Breivik's trial, which started this week, has put Norway's crisis psychologists on high alert. The fact that parts of the trial -- though not ones involving Breivik's testimony -- will be broadcast live throughout Norway will test how far the victims have managed to process the trauma.

According to estimates by the Center for Crisis Psychology at Bergen University, half of the Utøya survivors have made use of psychological treatment. "That aligns with findings from large-scale tragedies around the world," says Atle Dyregrov, the institute's director. He figures that at least 30 percent of them will remain in treatment for an extended period of time, adding that the length of time could be determined by "how well we do our jobs in the coming weeks."

Research also shows examples of people who emerge from a traumatic experience stronger than before. There are various theories as to why this is so. Men manage it more often than women, and it helps to have previously overcome another life crisis.

Psychological Resilience

Adrian Pracon also has a good chance of managing it. His face is flushed as he leaves the ferry from Utøya, stepping off the dock in his white canvas shoes with his arm around his sister, Katharina. "The rock I lay on wasn't underwater this time," he says, and he was finally able to show it to his sister. "I think I felt more distance," he adds.

The young man has achieved a degree of fame in Norway. "Hjertet mot steinen" ("Heart against the Stone"), written by author Erik Møller Solheim after long conversations with Adrian, has just been published.

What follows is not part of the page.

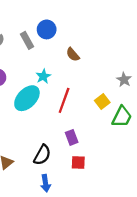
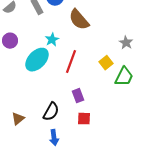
brown semicircle: (73, 55) -> (79, 20), size x1.6

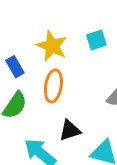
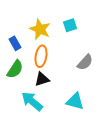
black triangle: (70, 130) -> (42, 79), moved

The first months were difficult, and Adrian was plagued by depression. But, he says, "during those long conversations with Erik, the confused episodes in my head started to come together."

Adrian believes he truly has reconciled what happened on Utøya with his own life. He waits tables in a bar and draws a salary from AUF, and he plans to finish his degree. Later, he hopes to go into politics. "I think I can close the chapter on this part of my life," he says, while gazing at some roses wilting on an improvised memorial stone along the road leading to Utøya.

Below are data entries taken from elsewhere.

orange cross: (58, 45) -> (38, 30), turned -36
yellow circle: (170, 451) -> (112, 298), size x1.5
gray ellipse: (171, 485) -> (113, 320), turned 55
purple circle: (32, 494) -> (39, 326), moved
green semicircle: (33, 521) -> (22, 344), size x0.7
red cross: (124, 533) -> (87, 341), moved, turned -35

Resilience is the scientific term for this power of emotional resistance that some people possess. As Adrian puts it, "When you reach a point where you can't even imagine the sun rising again, there's nothing more wonderful than waking up in the morning and seeing it shining."

Survivors' Guilt

Still, there is one question that will continue to trouble him. "Sometimes I couldn't think about anything else for days," Adrian says. "Why didn't he shoot me?"

Breivik set his sights on Adrian twice. The first time was on the island's beach at the beginning of the massacre. The attacker was suddenly there on the shore, felling one teenager after another with mechanical precision.

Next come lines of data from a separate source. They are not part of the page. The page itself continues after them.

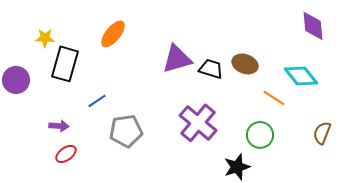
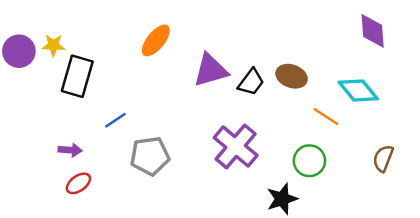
orange ellipse: (113, 34) -> (156, 40), moved
black trapezoid: (211, 69) -> (251, 82), turned 110
purple circle: (16, 80) -> (19, 51), moved

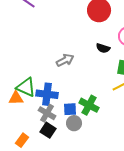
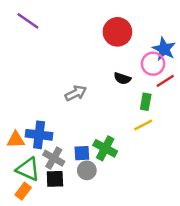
green triangle: (26, 87) -> (28, 169), moved
blue cross: (47, 94) -> (39, 135), moved
black square: (48, 130) -> (55, 179), turned -35

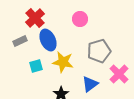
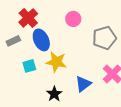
gray pentagon: (99, 51) -> (104, 38), moved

When he reached Adrian and took aim, Adrian cried, "Don't shoot!" Breivik simply lowered his weapon and turned away. As if rooted to the spot, Adrian stood there in water running red with the blood of his friends.

The second time, the shooter didn't spare him. Adrian was lying on a rock under his rain jacket, pretending to be dead. This time, Breivik pulled the trigger. "The noise the bullet made was incredible," he says. But it missed his head and only penetrated his shoulder. "I didn't feel any pain," he says.

Nearly all survivors feel guilt at some point simply for having made it out alive. For Adrian, the matter is further complicated by the fact that the attacker consciously chose to spare him the first time around.

In the police files on the case, Adrian found a statement by Breivik that might explain his behavior. In them, Breivik says he spared a 14-year-old girl on the island because she had yet to be overly "brainwashed." Perhaps he didn't shoot Adrian because he also looks younger than he is.

Adrian will also give a statement at the trial. But he's not sure if he'll ask Breivik why he didn't shoot him the first time. "I don't know if I'll dare," he says.